**TASK INSTRUCTIONS**
Exact copies of all the lines below are required, with the pictures omitted.

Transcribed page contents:
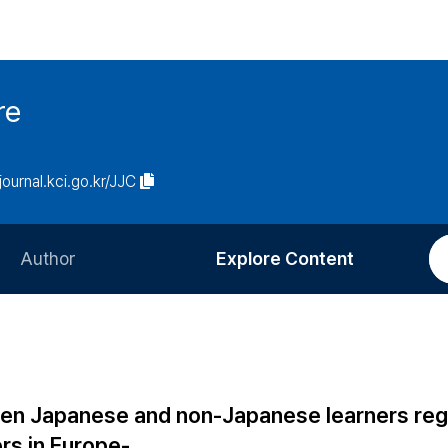
re
/journal.kci.go.kr/JJC
Author
Explore Content
Information for Authors
Current Issue
Review Process
All Issues
Editorial Policy
Most Read
een Japanese and non-Japanese learners reg
Article Processing Charge
Most Cited
rs in Europe-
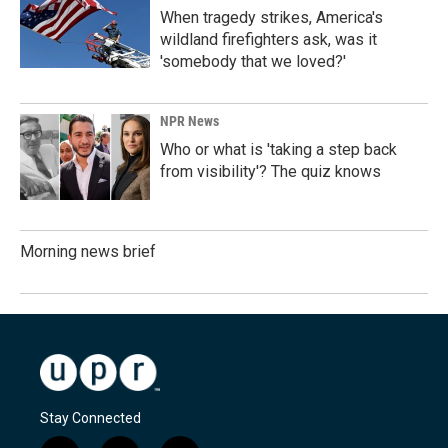
When tragedy strikes, America's
wildland firefighters ask, was it
'somebody that we loved?'
NPR News
Who or what is 'taking a step back
from visibility'? The quiz knows
Morning news brief
Stay Connected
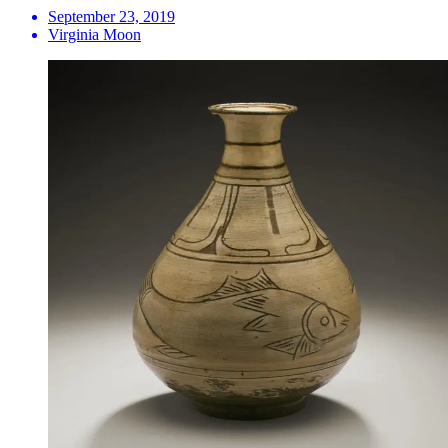
September 23, 2019
Virginia Moon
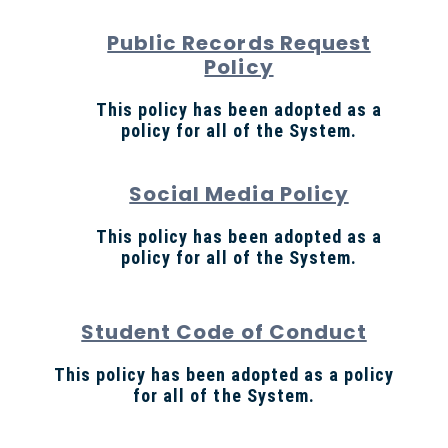
Public Records Request
Policy
This policy has been adopted as a
policy for all of the System.
Social Media Policy
This policy has been adopted as a
policy for all of the System.
Student Code of Conduct
This policy has been adopted as a policy
for all of the System.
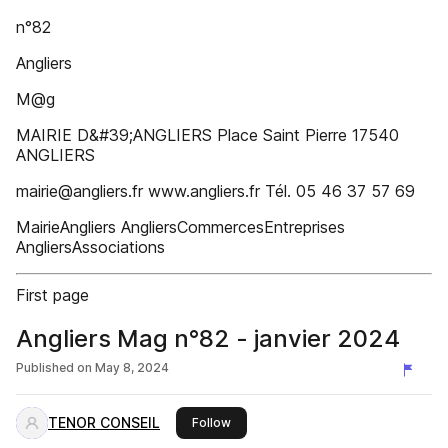
n°82
Angliers
M@g
MAIRIE D&#39;ANGLIERS Place Saint Pierre 17540
ANGLIERS
mairie@angliers.fr www.angliers.fr Tél. 05 46 37 57 69
MairieAngliers AngliersCommercesEntreprises
AngliersAssociations
First page
Angliers Mag n°82 - janvier 2024
Published on
May 8, 2024
TENOR CONSEIL
this publisher
Follow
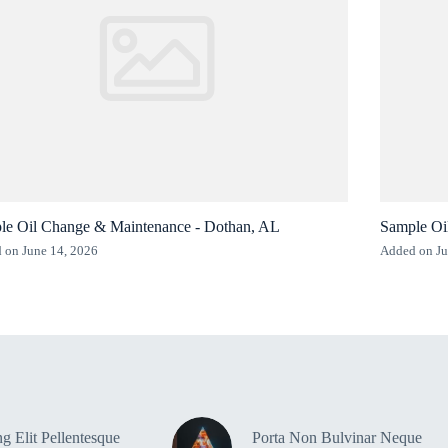
le Oil Change & Maintenance - Dothan, AL
Sample Oi
 on June 14, 2026
Added on Ju
g Elit Pellentesque
Porta Non Bulvinar Neque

**EXPECTED ANSWER**
re
/journal.kci.go.kr/JJC
Author
Explore Content
Information for Authors
Current Issue
Review Process
All Issues
Editorial Policy
Most Read
een Japanese and non-Japanese learners reg
Article Processing Charge
Most Cited
rs in Europe-
When tragedy strikes, America's
wildland firefighters ask, was it
'somebody that we loved?'
NPR News
Who or what is 'taking a step back
from visibility'? The quiz knows
Morning news brief
Stay Connected
September 23, 2019
Virginia Moon
Public Records Request
Policy
This policy has been adopted as a
policy for all of the System.
Social Media Policy
This policy has been adopted as a
policy for all of the System.
Student Code of Conduct
This policy has been adopted as a policy
for all of the System.
n°82
Angliers
M@g
MAIRIE D&#39;ANGLIERS Place Saint Pierre 17540
ANGLIERS
mairie@angliers.fr www.angliers.fr Tél. 05 46 37 57 69
MairieAngliers AngliersCommercesEntreprises
AngliersAssociations
First page
Angliers Mag n°82 - janvier 2024
Published on
May 8, 2024
TENOR CONSEIL
this publisher
Follow
le Oil Change & Maintenance - Dothan, AL
Sample Oi
 on June 14, 2026
Added on Ju
g Elit Pellentesque
Porta Non Bulvinar Neque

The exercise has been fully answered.